- Born: December 30, 1928
- Died: March 29, 2025 (aged 96)
- Education: University of California, Los Angeles Southern California Institute of Architecture
- Occupations: Architectural historian, academic
- Known for: Founding faculty member of Southern California Institute of Architecture (SCI-Arc)
- Spouse: Ray Kappe

= Shelly Kappe =

American historian (1928–2025)

Shelly Kappe (December 30, 1928 – March 29, 2025) was an American architectural historian and academic known for her work on the residential architectural history of Los Angeles.
She was a founding faculty member of the Southern California Institute of Architecture (SCI-Arc), an independent school of architecture established in 1972.

==Background==
Kappe graduated from the University of California, Los Angeles and earned a master’s degree in architectural history from the Southern California Institute of Architecture.

Kappe died on March 29, 2025, at the age of 96.

==Career==
Kappe was a prominent writer and historian focused on the modernist architects active in Los Angeles between the 1940s and 1970s.

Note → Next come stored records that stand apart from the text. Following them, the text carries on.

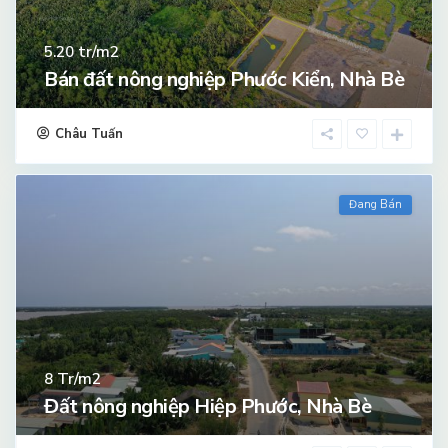
tr/m2
5.20
Bán đất nông nghiệp Phước Kiển, Nhà Bè
Châu Tuấn
Đang Bán
Tr/m2
8
Đất nông nghiệp Hiệp Phước, Nhà Bè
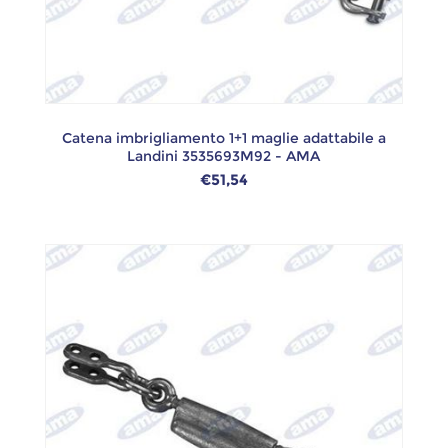
Catena imbrigliamento 1+1 maglie adattabile a
Landini 3535693M92 - AMA
€51,54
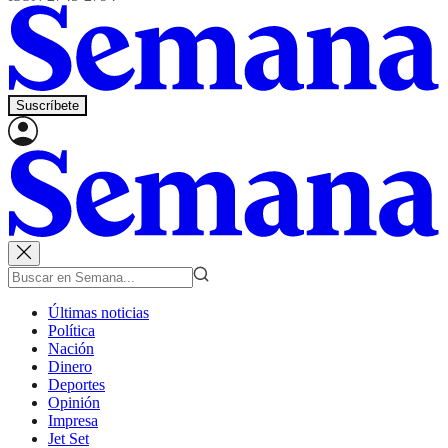
Suscríbete
Últimas noticias
Política
Nación
Dinero
Deportes
Opinión
Impresa
Jet Set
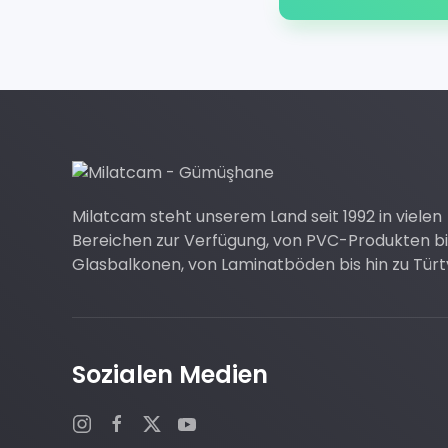
Milatcam steht unserem Land seit 1992 in vielen
Bereichen zur Verfügung, von PVC-Produkten bis
Glasbalkonen, von Laminatböden bis hin zu Tür
Sozialen Medien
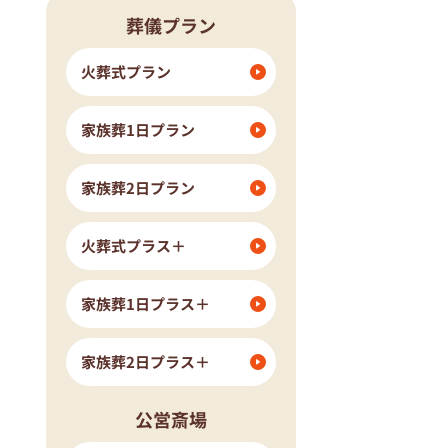
葬儀プラン
流山市
我孫子市
ングホール柏斎場
火葬式プラン
家族葬1日プラン
家族葬2日プラン
火葬式プラス＋
家族葬1日プラス＋
家族葬2日プラス＋
公営斎場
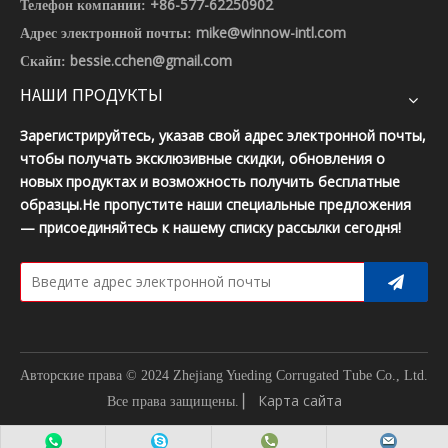
+86-577-62250902
Телефон компании:
mike@winnow-intl.com
Адрес электронной почты:
bessie.cchen@gmail.com
Скайп:
НАШИ ПРОДУКТЫ
Зарегистрируйтесь, указав свой адрес электронной почты,
чтобы получать эксклюзивные скидки, обновления о
новых продуктах и ​​возможность получить бесплатные
образцы.Не пропустите наши специальные предложения
— присоединяйтесь к нашему списку рассылки сегодня!
Авторские права © 2024 Zhejiang Yueding Corrugated Tube Co., Ltd.
▏
Карта сайта
Все права защищены.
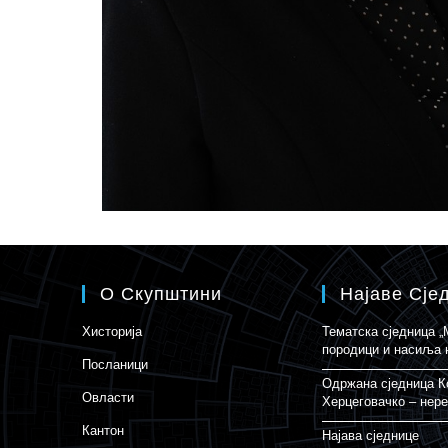
О Скупштини
Најаве Сје
Хисторија
Тематска сједница 
породици и насиља 
Посланици
Одржана сједница К
Овласти
Херцеговачко – нере
Кантон
Најава сједнице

Her work appeared in Architecture California and L.A. Architect magazines. She was also the editor of Environmental Design West, writing extensively on the history of environmental design, and served on the editorial board of Architecture California in 1985.

At SCI-Arc, Kappe was instrumental in establishing and coordinating the school's Design Forum Public Lecture Program, which featured leading figures in international design and architecture.

In 1977, Kappe contributed to the exhibition "L.A. 12" at the Pacific Design Center, which brought together twelve prominent Los Angeles architects—including Frank Gehry and her husband, Ray Kappe—to exhibit their work collectively for the first time. Her contribution included videotaped interviews that accompanied the photo exhibition and an associated two-day seminar.

Kappe also served as the inaugural director of the Architecture Gallery at SCI-Arc, curating eight exhibitions. Notable shows included the 1981 inaugural exhibition Modern Architecture: Mexico—for which she authored the catalog—and The Mystery of Form, an exhibition of work by Finnish architect Alvar Aalto.